Ares jokes
Teacher: Now class, if you are dumb, please stand up. Class: *no one stands up* Teacher: Oh c'mon. I know someone over here is dumb. *waves her finger around the left side of the room* Little Johnny: *stands up* Teacher: Oh, Johnny, you think you're dumb? Little Johnny: No, I just feel bad you're standing alone.
All these jokes are plane wrong. My uncle died in 9/11. At least he died doing what he loved, flying planes.
What is a similarity between a pregnant 14-year-old and the fetus inside of her?
They both are thinking, "Shit! Mom is gonna kill me!"
Me: Mom, should I kill the main character in the book I'm writing to make things more interesting?
Mom: Sure, honey! What type of book are you writing?
Me: It's an autobiography.
I opened a company selling landmines disguised as prayer mats. Prophets are going through the roof.
Memes
The colors red, white, and blue are the colors of freedom. Until they are flashing behind you.
People claim that Trump has Russian ties.
FAKE NEWS!
All of Trump's ties are made in China.
I have no friends, but then I realize my true friends are anxiety and depression.
They say people are 75% water.
But I'm 100% useless.
Genders are like the twin towers. There used to be two of them, and now it’s a sensitive subject.
Women are like blackjack. I’m trying for 21, but I always hit on 14.
Why are there only 363 days in an orphan's calendar? They don't have Father's or Mother's Day.
If you're ever bored, punch an orphan. What are they gonna do? Tell their parents?
My memes are ironic, but my depression is chronic.

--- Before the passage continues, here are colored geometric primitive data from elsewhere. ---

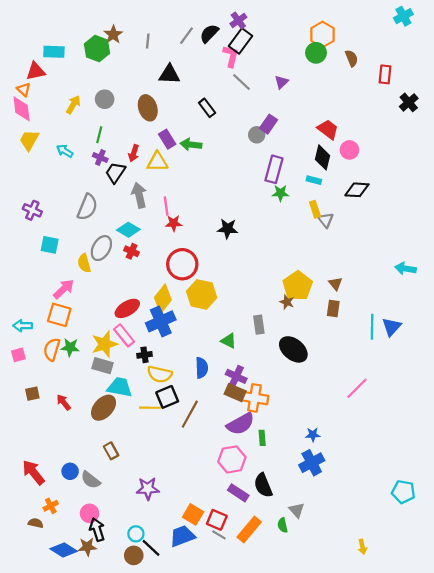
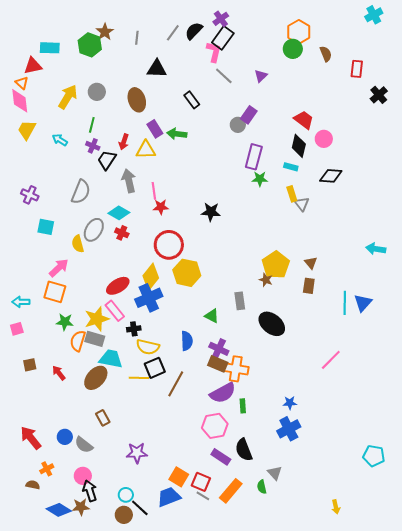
yellow arrow: (73, 105) -> (68, 97), size x1.4
orange semicircle: (52, 349) -> (78, 341), moved

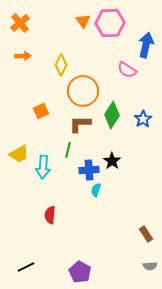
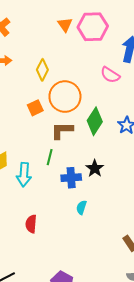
orange square: (41, 111) -> (35, 108), moved
cyan semicircle: (96, 190) -> (81, 207), moved

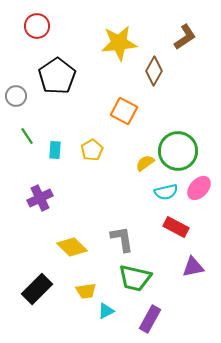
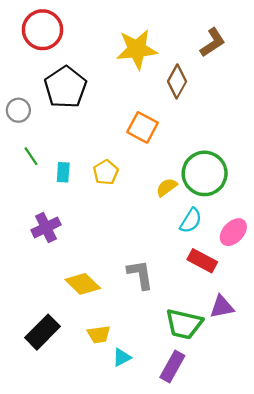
red circle: (37, 26) -> (43, 30), size x1.4
pink ellipse: (199, 188) -> (233, 232), moved
cyan semicircle: (166, 192) -> (191, 221), turned -45
green trapezoid: (135, 278) -> (184, 324), moved

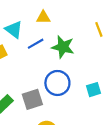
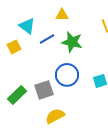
yellow triangle: (43, 17) -> (62, 15), moved

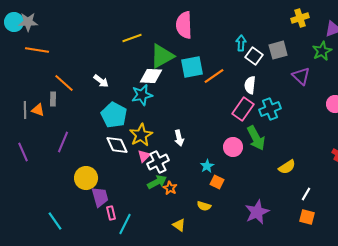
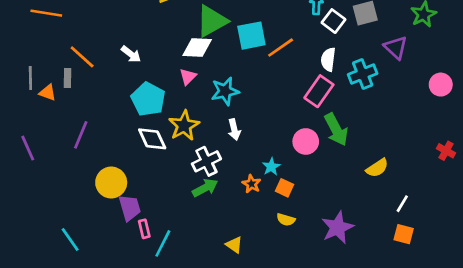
cyan star: (142, 95) -> (225, 91), moved
cyan cross: (270, 109) -> (363, 74), moved
gray line: (25, 110) -> (30, 78), moved
pink triangle: (144, 156) -> (188, 77), moved
orange star: (170, 188) -> (251, 184), moved
yellow semicircle: (204, 206) -> (286, 220), moved

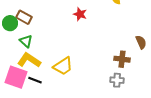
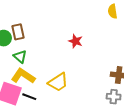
red star: (80, 14) -> (76, 41), moved
brown rectangle: (24, 17) -> (18, 32), turned 49

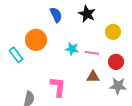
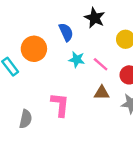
blue semicircle: (56, 15) -> (66, 32), moved
pink line: (92, 53) -> (101, 64), turned 32

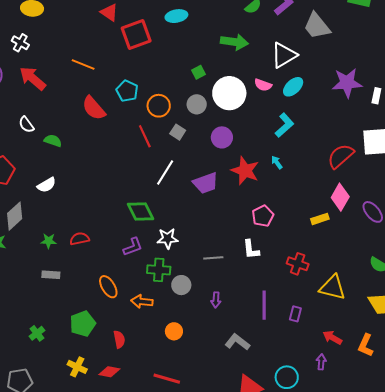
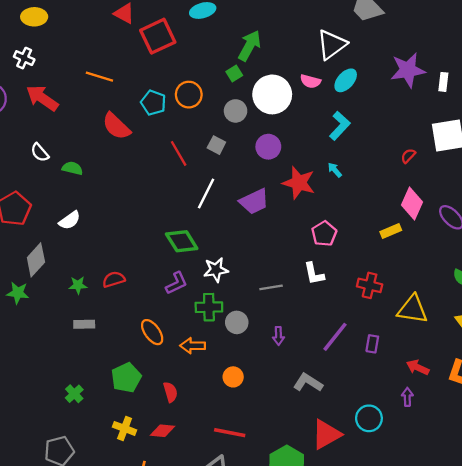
green arrow: (234, 42) -> (249, 46), moved, turned -64
orange circle: (159, 106) -> (189, 95), moved
red semicircle: (341, 156) -> (408, 156), size x0.5
purple line: (264, 305) -> (335, 337), turned 44

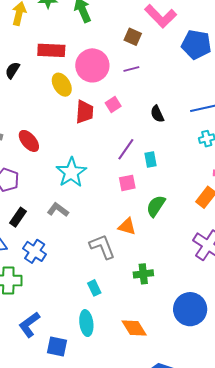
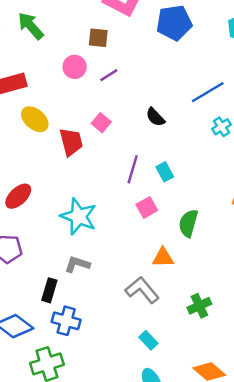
pink circle: (92, 65) -> (75, 67), moved, size x0.6
red ellipse: (29, 141) -> (18, 196), turned -75
black rectangle: (18, 217) -> (49, 290), moved

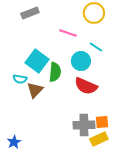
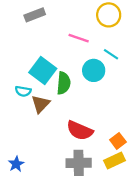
red semicircle: (86, 86) -> (80, 131), moved
orange square: (102, 122) -> (118, 141), turned -32
gray cross: (84, 125) -> (79, 163), moved

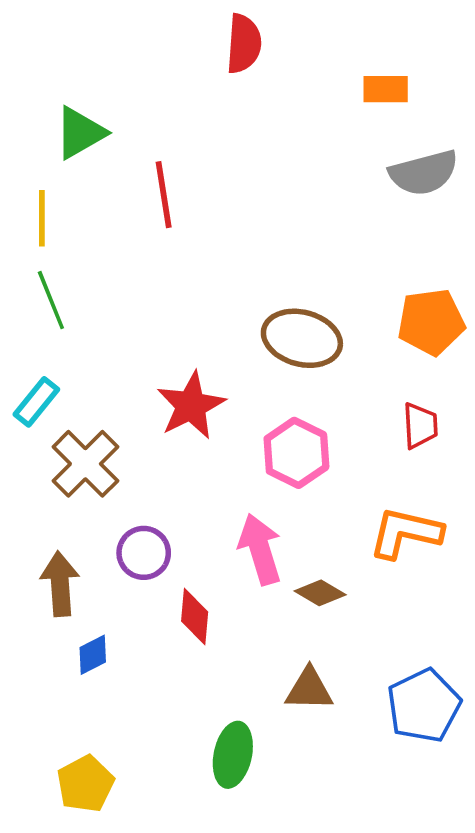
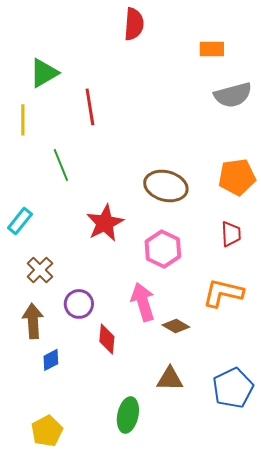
green line: (51, 300) -> (61, 165), moved
brown cross: (85, 464) -> (40, 270), moved, size x0.7

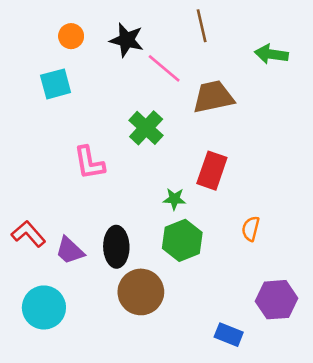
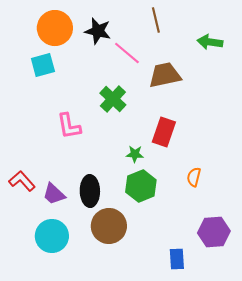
orange circle: (71, 36) -> (55, 28), size x1.8
cyan circle: (44, 307) -> (52, 236), moved
blue rectangle: (229, 335) -> (177, 259), turned 65

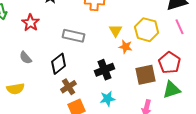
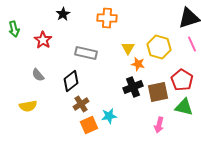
black cross: (105, 70) -> (133, 87), moved
green triangle: (172, 90) -> (184, 107), turned 30
cyan star: (108, 99) -> (109, 116), moved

Dark jokes are like water; some people just don't get it.
There are so many things going through my head. Sadly, none of it is a 9mm.
Brojobs are like air. It's not important until you don't have any.
Why are the twin towers mad?
They ordered pepperoni pizza, but all they got was plain.
Dinosaurs are like my dad. I never got to see either of them, and they are now extinct.
Someone asked me, "What are them scars on your arm?" I thought I was playing a violin.